Curious, I did the test again. And it returned a resounding result of ENFP. And if you believe this summary, it is pretty damn on point.

ENFPs have an unusually broad range of skills and talents. They are good at most things which interest them. Project-oriented, they may go through several different careers during their lifetime. To onlookers, the ENFP may seem directionless and without purpose, but ENFPs are actually quite consistent, in that they have a strong sense of values which they live with throughout their lives. Everything that they do must be in line with their values. An ENFP needs to feel that they are living their lives as their true Self, walking in step with what they believe is right. They see meaning in everything, and are on a continuous quest to adapt their lives and values to achieve inner peace. They’re constantly aware and somewhat fearful of losing touch with themselves. Since emotional excitement is usually an important part of the ENFP’s life, and because they are focused on keeping “centered”, the ENFP is usually an intense individual, with highly evolved values.

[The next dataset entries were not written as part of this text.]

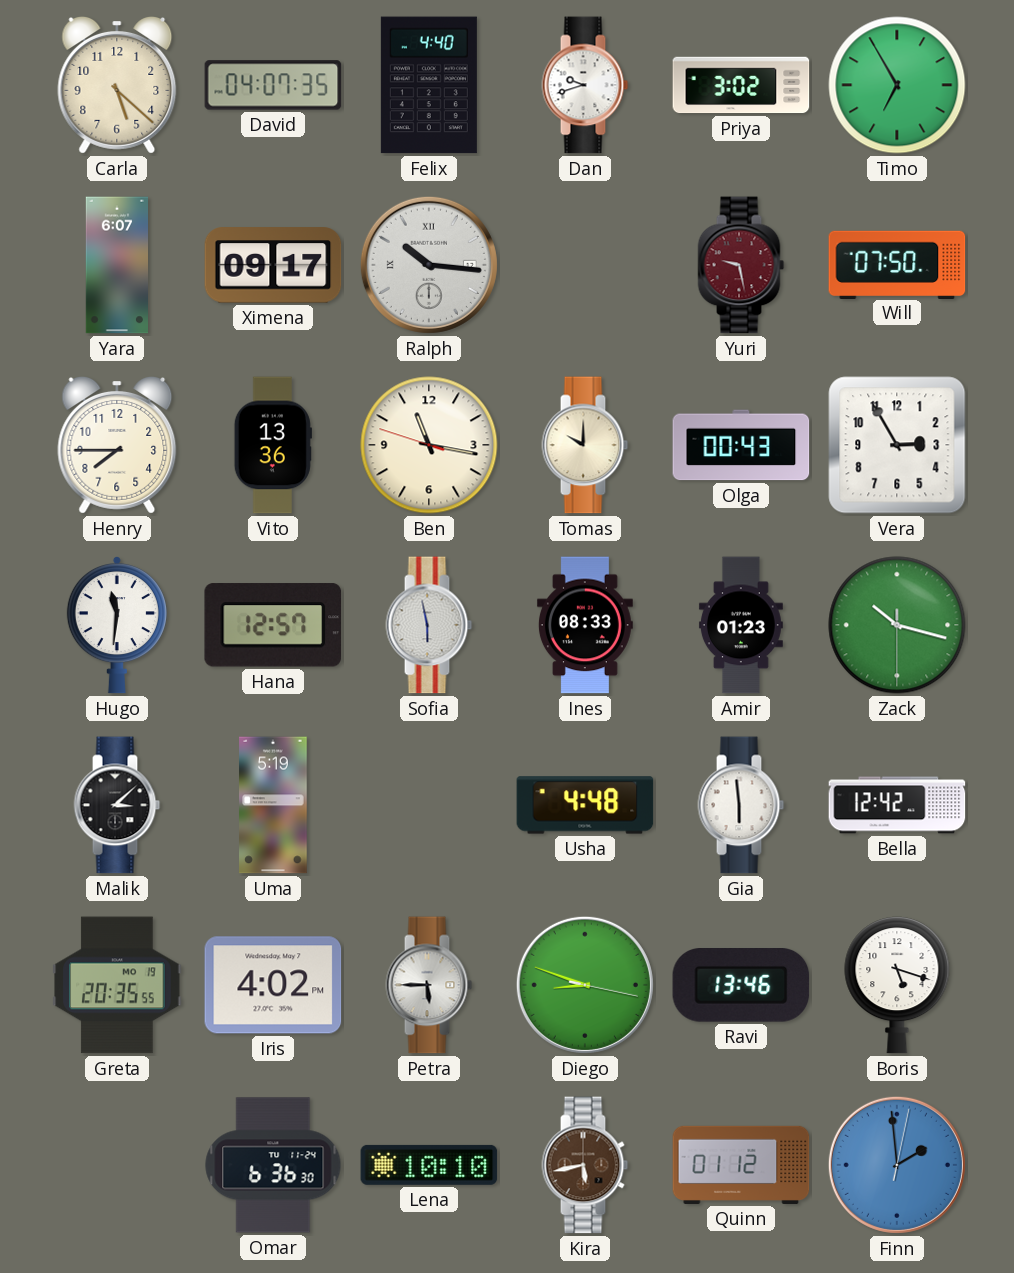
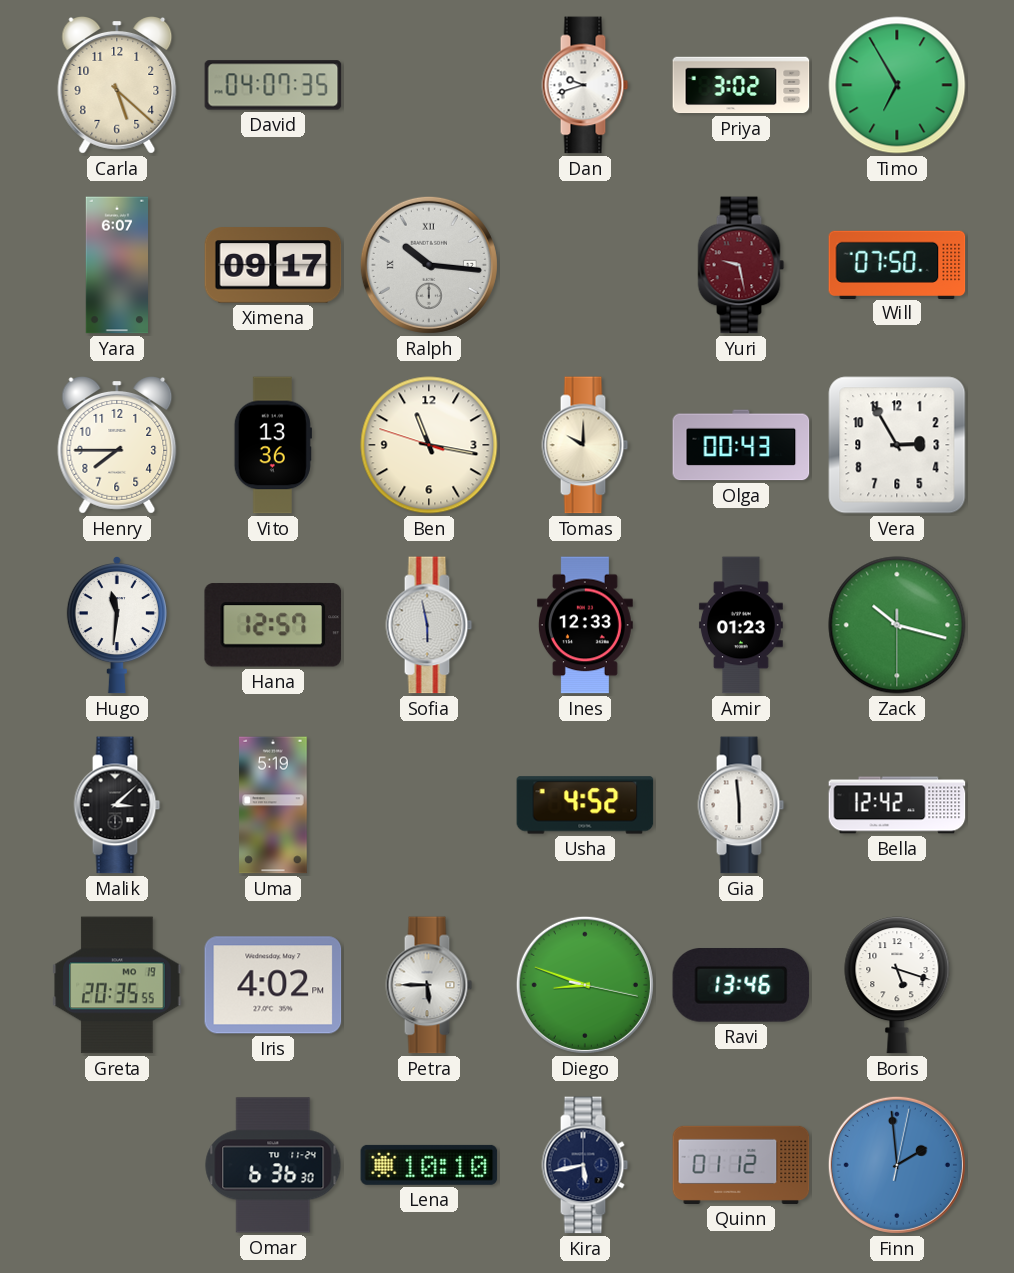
Felix: 4:40 -> none
Ines: 08:33 -> 12:33
Usha: 4:48 -> 4:52
Kira dial: brown -> navy
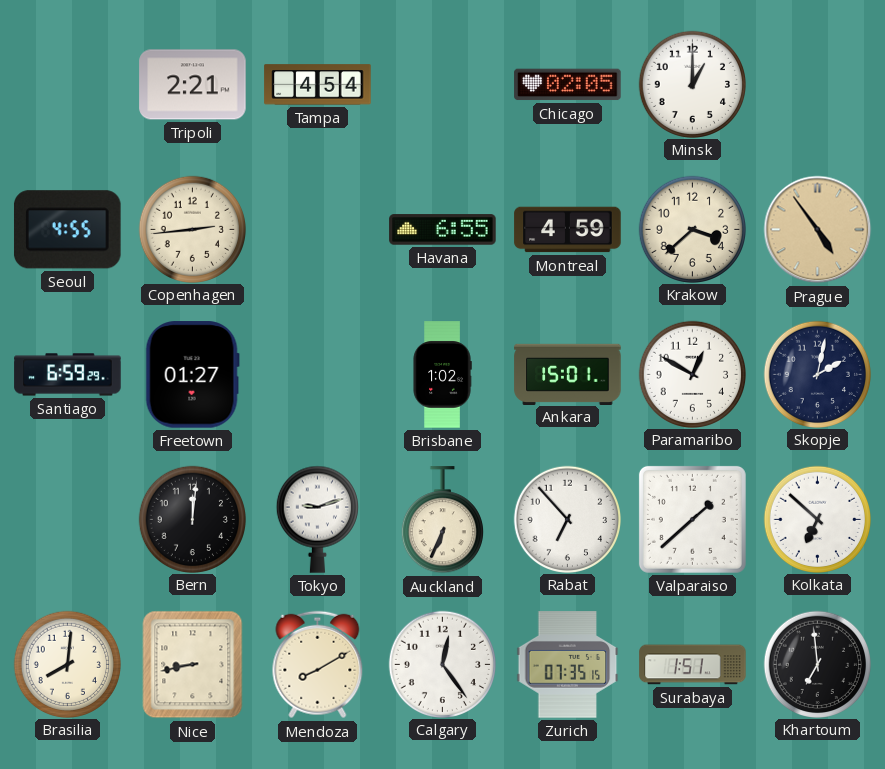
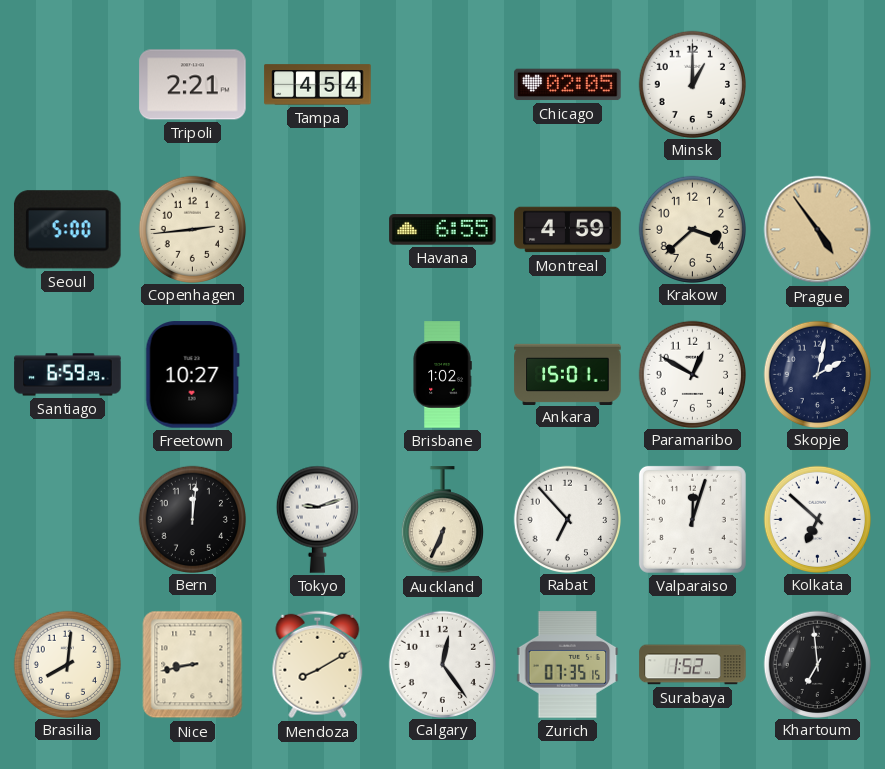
Seoul: 4:55 -> 5:00
Freetown: 01:27 -> 10:27
Valparaiso: 1:38 -> 12:03
Surabaya: 1:51 -> 1:52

Particularly in the context of my family (none of whom are ENFPs, trust me, I tested them all), this makes an immense amount of sense. My parents couldn’t figure out where my strong sense of values, and what’s right and wrong came from, as they’re both more interested in the outcome. Now I know it is just how I am.

It isn’t all sunshine and roses though.

An ENFP needs to focus on following through with their projects. This can be a problem area for some of these individuals. Unlike other Extraverted types, ENFPs need time alone to center themselves, and make sure they are moving in a direction which is in sync with their values. ENFPs who remain centered will usually be quite successful at their endeavors. Others may fall into the habit of dropping a project when they become excited about a new possibility, and thus they never achieve the great accomplishments which they are capable of achieving.

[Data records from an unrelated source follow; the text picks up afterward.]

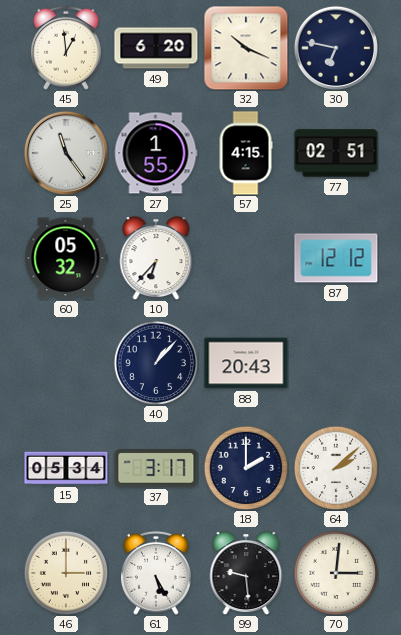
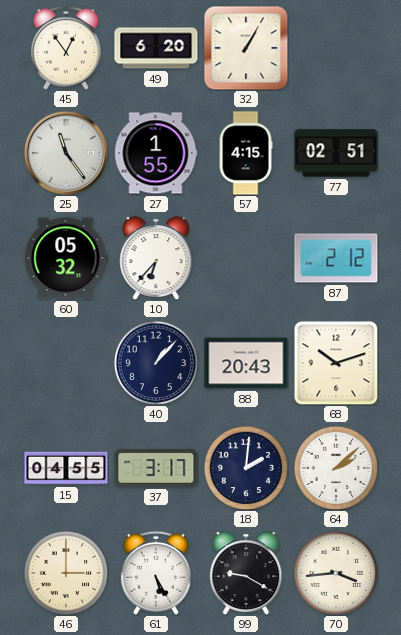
45: 12:59 -> 12:54
32: 10:19 -> 1:05
30: 6:47 -> none
87: 12:12 -> 2:12
68: none -> 10:12
15: 05:34 -> 04:55
18: 2:00 -> 2:01
99: 9:29 -> 9:20
70: 3:01 -> 3:44
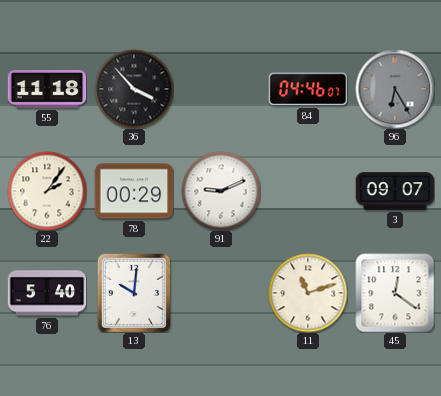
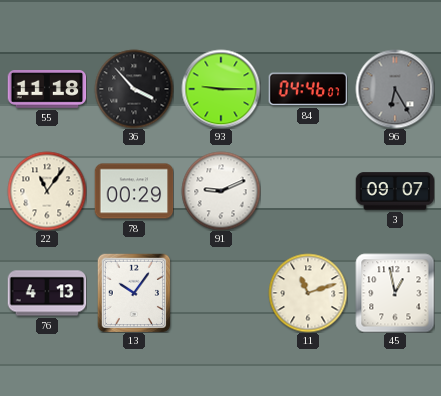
93: none -> 9:15
22: 2:06 -> 11:06
76: 5:40 -> 4:13
13: 10:01 -> 10:06
45: 12:21 -> 12:58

I’ve been aware of this for a while, and become extremely conscious of my tendency to move on to something new if I’m uninspired by what I’m working on. In some senses it is a relief to know it is an inherent personality type so I can now look to working on it. I’ve noticed too, sometimes I’m so excited about the possibilities that I don’t want to actually DO anything to jeopardise things, in case they don’t work out as well as I hope they might. It is a nice reminder that I need to put as much energy into carrying through with things, than as getting excited about the possibilities, to make sure possibilities are realised.

Any other Myers-Briggs insights? Any fellow ENFPs out there with some great tips?